FIG. 1 is a configuration diagram of a sense amplifier power supply circuit according to an embodiment of the present invention, FIG. 2 is a control timing diagram thereof, FIG. 3 is an operation waveform diagram of a dynamic RAM according to an embodiment of the present invention, and FIG. The figure is a configuration diagram of a general dynamic RAM.
FIG. 6 is an operating waveform diagram of a conventional dynamic RAM, FIG. 6 is a configuration diagram of a sense amplifier power supply circuit according to the conventional example, and FIG. 7 is a control timing diagram thereof. 2...Sense amplifier power supply circuit, 11...

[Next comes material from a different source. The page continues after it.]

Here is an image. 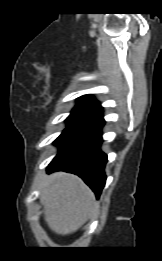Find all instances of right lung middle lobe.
<instances>
[{"label": "right lung middle lobe", "instance_id": "dd1d6c3e", "mask_svg": "<svg viewBox=\"0 0 162 261\" xmlns=\"http://www.w3.org/2000/svg\"><path fill=\"white\" fill-rule=\"evenodd\" d=\"M101 109L102 108L98 102L81 97L78 100V104L73 109L71 115L66 119L67 125L69 126L89 115L100 111Z\"/></svg>", "mask_w": 162, "mask_h": 261}]
</instances>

...Comparator, M-- and...Φ◆memory cell, SA...Sense amplifier, DS, DS''...Sense amplifier side bit line, DC
, D... Memory cell side bit line, QN3.
QN4...Transfer gate, QNII,
QPII, QP12...Transistor.

Claims (2)

[Claims] (1) The bit line can be electrically separated into the sense amplifier side and the memory cell side by interposing a transfer gate, and during the active period when the sense amplifier amplifies the data read from the memory cell to the bit line, the sense amplifier side During the restore period, the bit lines are electrically separated between the sense amplifier side and the memory cell side, the bit lines on the sense amplifier side and the memory cell side are electrically connected by a transfer gate, and the data amplified by the sense amplifier is written into the memory cell. The dynamic RAM is characterized in that the dynamic RAM performs the following following the active period, including a sense amplifier power supply circuit that uses the sense amplifier power supply voltage as an external power supply voltage during the active period and uses the sense amplifier power supply voltage as an internal power supply voltage during the restore period. Dynamic RAM. (2) The sense amplifier power supply circuit includes a comparator that operates only during the restore period to compare the internal power supply voltage and the sense amplifier power supply voltage, and a sense amplifier power supply voltage that is internally determined based on the input of the comparator that is input to the gate. A claim characterized in that the transistor includes a transistor that is connected to the power supply to boost the sense amplifier power supply voltage when it is lower than the power supply voltage, and a transistor that is connected to an external power supply and uses the sense amplifier power supply voltage as the external power supply voltage during an active period. 1. The dynamic RAM according to 1.